Xiao-li Song1, Jia-Liang Ren2, Kaiyu Wang3, and JinLiang Niu1
1Shanxi Medical University Second Affiliated Hospital, Taiyuan, China, 2GE Healthcare, Beijing, China., Beijing, China, 3GE Healthcare, MR Research China, Beijing, China, Beijing, China
Synopsis
DCE-MRI and its
subsequently derived pharmacokinetic parameters have been adopted to explore
tumor angiogenesis and vascular permeability changes inside tumors and improve the diagnostic accuracy of ovarian tumors. Radiomics
can convert medical images to mineable high-dimensional quantitative imaging
features based on automatic feature extraction algorithms. In this study, we
present a radiomics model based on a DCE-MRI PK protocol and establish an effective and noninvasive 3-class classification
prediction model for the discrimination among
benign, borderline and malignant ovarian tumors.
Purpose
To evaluate the efficiency of predictive models constructed
from radiomics features extracted from a DCE-MRI pharmacokinetic (PK) protocol in discriminating
among benign,
borderline and malignant ovarian tumors. Introduction
Ovarian
tumors comprise a remarkably heterogeneous group of benign, borderline and
malignant lesions and exhibit extensive morphological characteristics. The
preoperative characterization of ovarian lesions is of great importance for
planning optimal therapeutic procedures and helping to improve patient
prognosis. As an advanced
technique, dynamic contrast-enhanced magnetic resonance imaging (DCE-MRI) and its subsequently derived
pharmacokinetic (PK) parameters have been adopted to explore tumor angiogenesis
and vascular permeability changes inside tumors and improve the diagnostic accuracy of ovarian tumors[1]. However, the overlapping characteristics
between benign and borderline tumors with complex appearances and malignant
ovarian masses limit the diagnostic
accuracy of DCE-MRI. Radiomics can convert medical images to mineable high-dimensional quantitative
imaging features based on automatic feature extraction algorithms[2]. In this study, we present a radiomics model
based on a
DCE-MRI PK protocol
and establish an effective and noninvasive prediction model for the discrimination among benign, borderline and
malignant ovarian tumors.Material and Methods
Eighty-two patients with 104 ovarian lesions (33
benign, 18 borderline, and 53 malignant) were evaluated using preoperative DCE-MRI.

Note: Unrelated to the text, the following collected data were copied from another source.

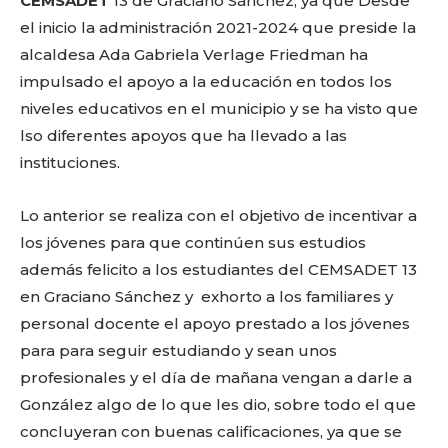
o
p
k
ir
CEMSADET
13 de Graciano Sánchez, ya que Desde
el inicio la administración 2021-2024 que preside la
k
alcaldesa Ada Gabriela Verlage Friedman ha
impulsado el apoyo a la educación en todos los
niveles educativos en el municipio y se ha visto que
lso diferentes apoyos que ha llevado a las
instituciones.
Lo anterior se realiza con el objetivo de incentivar a
los jóvenes para que continúen sus estudios
además felicito a los estudiantes del CEMSADET 13
en Graciano Sánchez y exhorto a los familiares y
personal docente el apoyo prestado a los jóvenes
para para seguir estudiando y sean unos
profesionales y el día de mañana vengan a darle a
González algo de lo que les dio, sobre todo el que
concluyeran con buenas calificaciones, ya que se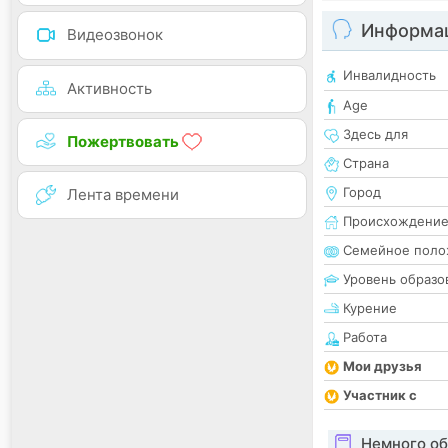
Информац
Видеозвонок
Инвалидность
Активность
Age
Здесь для
Пожертвовать
Страна
Город
Лента времени
Происхождени
Семейное поло
Уровень образо
Курение
Работа
Мои друзья
Участник с
Немного об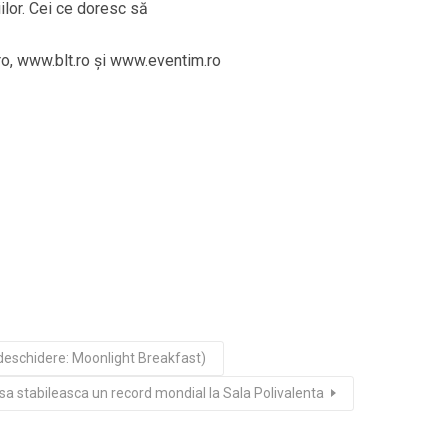
iilor. Cei ce doresc să
o, www.blt.ro şi www.eventim.ro
 deschidere: Moonlight Breakfast)
a stabileasca un record mondial la Sala Polivalenta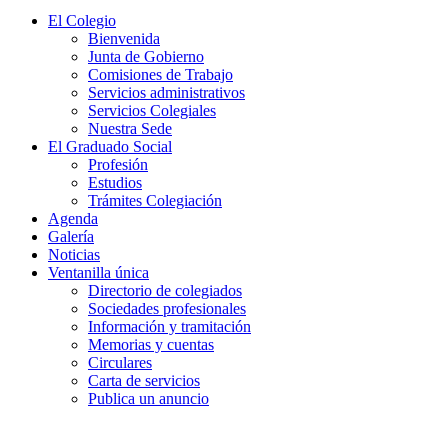
El Colegio
Bienvenida
Junta de Gobierno
Comisiones de Trabajo
Servicios administrativos
Servicios Colegiales
Nuestra Sede
El Graduado Social
Profesión
Estudios
Trámites Colegiación
Agenda
Galería
Noticias
Ventanilla única
Directorio de colegiados
Sociedades profesionales
Información y tramitación
Memorias y cuentas
Circulares
Carta de servicios
Publica un anuncio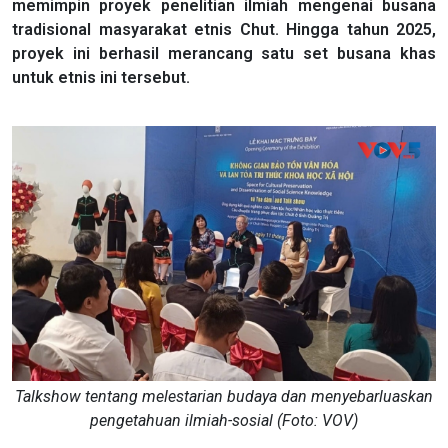
memimpin proyek penelitian ilmiah mengenai busana
tradisional masyarakat etnis Chut. Hingga tahun 2025,
proyek ini berhasil merancang satu set busana khas
untuk etnis ini tersebut.
Talkshow tentang melestarian budaya dan menyebarluaskan
pengetahuan ilmiah-sosial (Foto: VOV)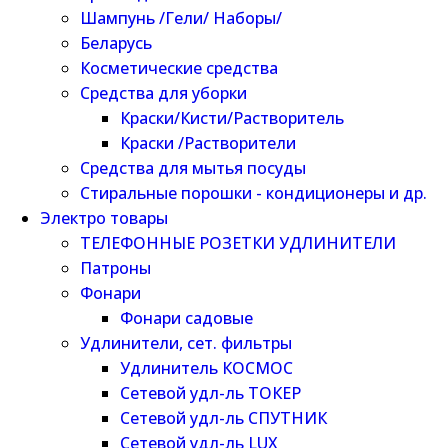
Шампунь /Гели/ Наборы/
Беларусь
Косметические средства
Средства для уборки
Краски/Кисти/Растворитель
Краски /Растворители
Средства для мытья посуды
Стиральные порошки - кондиционеры и др.
Электро товары
ТЕЛЕФОННЫЕ РОЗЕТКИ УДЛИНИТЕЛИ
Патроны
Фонари
Фонари садовые
Удлинители, сет. фильтры
Удлинитель КОСМОС
Сетевой удл-ль ТОКЕР
Сетевой удл-ль СПУТНИК
Сетевой удл-ль LUX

Prior to DCE-MRI, T1 mapping was performed using a total of 4 flip angles
(FAs) (3°, 6°, 9°, and 12°) and three-dimensional
spoiled gradient recalled echo sequences. DCE-MRI was performed using a 3D liver acquisition with
volume acceleration (LAVA) sequence, and the parameters were as follows: repetition time (TR)/echo time (TE) of 6.5/3.5 ms, field
of view (FOV) of 340 × 340 mm2, and slice thickness of 6 mm. A dynamic scan with 50 consecutive
phases was performed with the following parameters: number of effective excitations,
0.7; temporal resolution, 6 s; bandwidth, 125 Hz; acceleration factor, 2; and
scan time, 5 mins and 20 s. An intravenous
gadodiamide (Omniscan, GE Healthcare) injection was started at the start of the
fourth phase of the dynamic scan at a dose of 0.1 mmol/kg and a rate of 3 mL/s, followed
by a 20 ml saline flush with a power injector. Radiomics features were
extracted from 7 types of DCE-MRIs [parameters maps (Ktrans, Kep,
Ve, fPV, initial area under the gadolinium contrast agent
concentration time curve (IAUGC), and contrast-enhanced ratio (CER) and postC]. To fully reflect the tumor characteristics, all relevant
features were incorporated into a PK model for
the differential diagnosis of ovarian tumors. the features selection procedure was as follows: (1) minimum redundancy
maximum relevance (mRMR), a stable feature selection method for radiomics that
uses mutual information (MI) to determine the dependence between different features
and classifications, was used to select the 20 most important features; and (2)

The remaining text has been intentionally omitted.